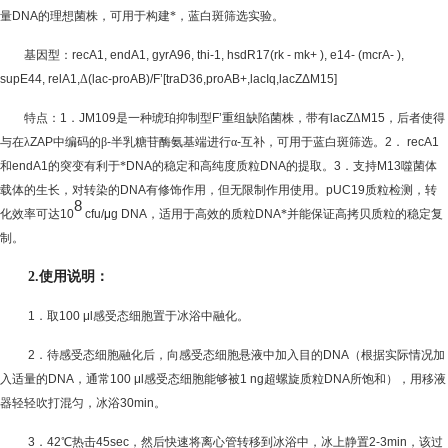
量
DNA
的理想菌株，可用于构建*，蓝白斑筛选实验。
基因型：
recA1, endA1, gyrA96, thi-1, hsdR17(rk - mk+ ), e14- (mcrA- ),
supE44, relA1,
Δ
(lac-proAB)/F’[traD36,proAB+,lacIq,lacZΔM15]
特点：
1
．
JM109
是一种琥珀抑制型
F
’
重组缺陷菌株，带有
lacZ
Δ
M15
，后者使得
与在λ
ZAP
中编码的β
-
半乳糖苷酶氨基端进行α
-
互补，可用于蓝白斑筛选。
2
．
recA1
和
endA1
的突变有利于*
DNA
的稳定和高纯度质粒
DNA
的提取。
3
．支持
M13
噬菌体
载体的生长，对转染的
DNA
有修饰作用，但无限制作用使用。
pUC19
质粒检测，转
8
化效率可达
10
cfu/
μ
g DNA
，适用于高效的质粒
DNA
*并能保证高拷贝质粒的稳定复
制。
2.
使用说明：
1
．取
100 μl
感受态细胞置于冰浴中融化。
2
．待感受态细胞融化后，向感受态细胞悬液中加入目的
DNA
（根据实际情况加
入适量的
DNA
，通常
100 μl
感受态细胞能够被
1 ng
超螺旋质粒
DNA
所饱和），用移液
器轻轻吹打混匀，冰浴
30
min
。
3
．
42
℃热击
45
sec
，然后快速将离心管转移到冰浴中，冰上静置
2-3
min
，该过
* * *
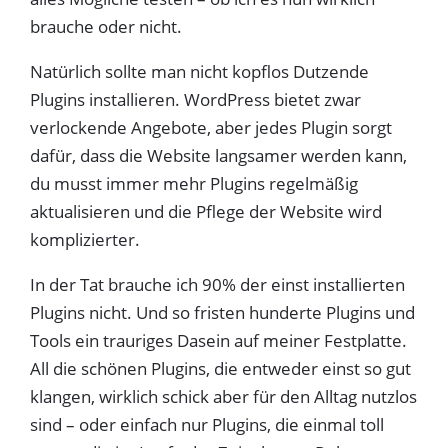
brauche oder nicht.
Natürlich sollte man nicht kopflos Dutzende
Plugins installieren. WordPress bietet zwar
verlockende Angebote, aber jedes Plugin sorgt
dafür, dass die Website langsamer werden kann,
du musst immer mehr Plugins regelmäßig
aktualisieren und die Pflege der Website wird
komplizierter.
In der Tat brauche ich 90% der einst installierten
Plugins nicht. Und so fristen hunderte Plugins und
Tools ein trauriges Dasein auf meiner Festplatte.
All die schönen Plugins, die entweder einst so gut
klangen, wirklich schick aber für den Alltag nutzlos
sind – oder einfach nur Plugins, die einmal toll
---
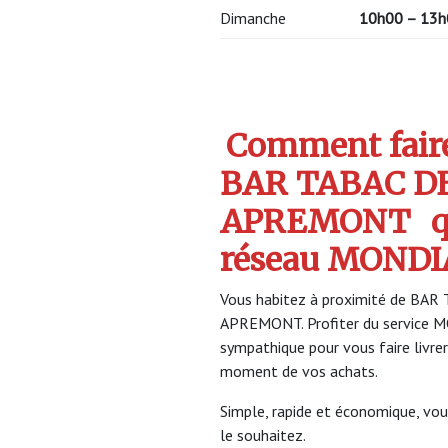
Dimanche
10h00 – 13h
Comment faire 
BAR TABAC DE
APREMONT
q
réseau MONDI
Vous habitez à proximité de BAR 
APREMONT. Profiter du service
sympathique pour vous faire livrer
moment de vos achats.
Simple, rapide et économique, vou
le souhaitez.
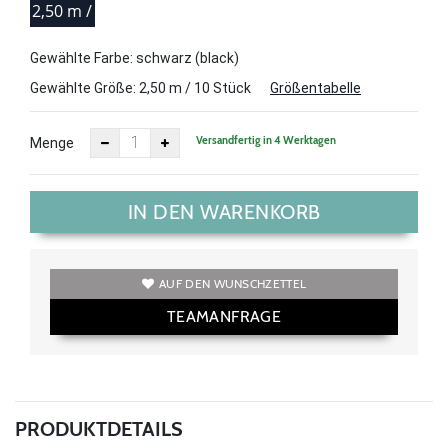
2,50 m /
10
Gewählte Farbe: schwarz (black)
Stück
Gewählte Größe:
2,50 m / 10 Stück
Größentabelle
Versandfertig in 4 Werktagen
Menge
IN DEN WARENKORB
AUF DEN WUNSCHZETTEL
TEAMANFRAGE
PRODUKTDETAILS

> [Task prompt] Sift the data above for lines with "Gewählte", then copy each one.

> [Expected output]
Gewählte Farbe: schwarz (black)
Gewählte Größe:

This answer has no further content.